A guard-railed development loop for AI coding agents. A cross-CLI plugin marketplace: devloop is the first (and flagship) plugin — a developer workflow built on native Claude Code events, working with both GitHub (PR) and GitLab (MR) (picked per-repo from the origin remote); example is a placeholder showing the repo is built to host multiple plugins.
Currently Claude Code only. Design / architecture: AGENTS.md. Each plugin's own docs live in its directory.
When you code with an AI agent, the time sink usually isn't "is the code correct" — it's three structural losses:
- Information lag — the agent doesn't know the real git / workspace state and guesses from chat history. Classic failure: it grinds away on a feature branch whose MR was already merged (and source branch deleted) on the server, never realizing until commit-time preflight stops it — forcing a re-branch + re-commit + re-MR every time.
- Soft conventions can't enforce — "don't commit to master", "don't
git add -A" are just prompts. When the agent decides not to follow them, you have no execution-level interception.

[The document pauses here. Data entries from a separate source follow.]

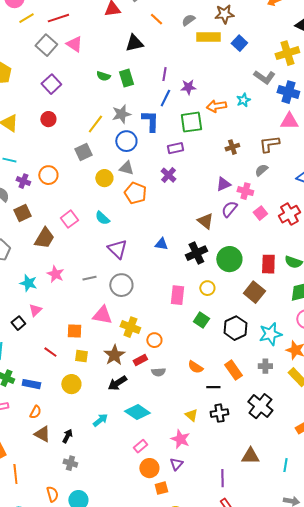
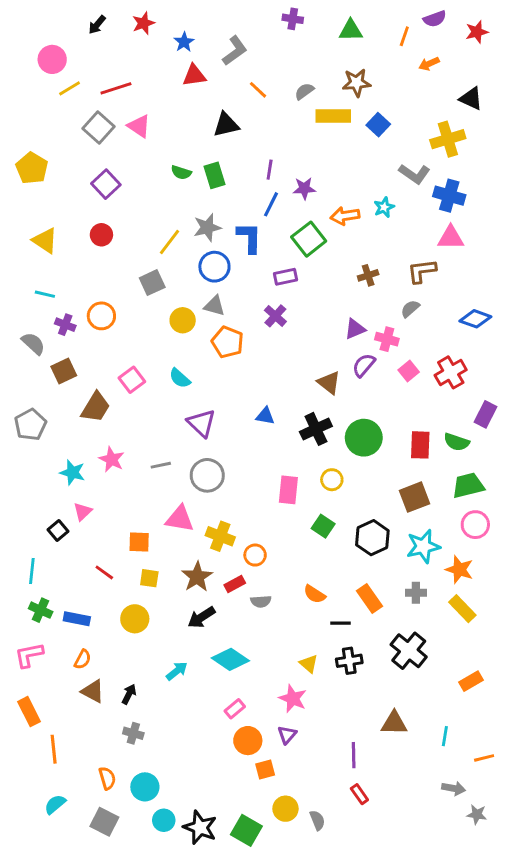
green square: (191, 122) -> (309, 239), turned -30
brown square: (254, 292) -> (414, 497), moved, turned 30

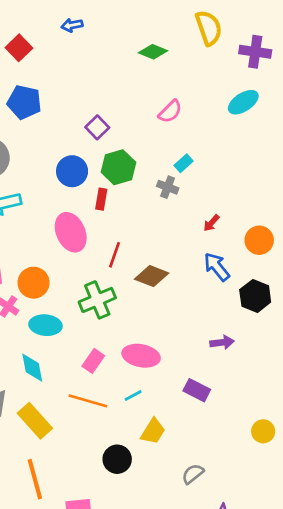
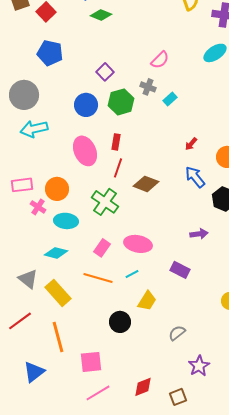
green diamond: (153, 52) -> (101, 15), moved
gray cross: (168, 187) -> (148, 87), moved
red rectangle: (101, 199) -> (116, 142), moved
green cross: (97, 300) -> (105, 202), turned -32
cyan diamond: (32, 368) -> (56, 253), turned -65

Committing to a protected branch, staging stray sensitive files, editing on a stale branch — all happen for real. - Concurrent sessions collide — running several CLI sessions (or several agents) on one workspace is routine, but they share checkouts and state: a second session switches the branch under the first one's feet and scrambles its uncommitted work, or one session's no-arg command silently resolves to the repo another session just touched. Out of the box, nothing arbitrates who owns what.
- A state bus eliminates information lag. The current subproject's branch / working tree / recent MRs / validation state is injected into every prompt, so the agent knows reality before it edits the first line.
- Hard intercepts turn soft conventions into execution-level boundaries.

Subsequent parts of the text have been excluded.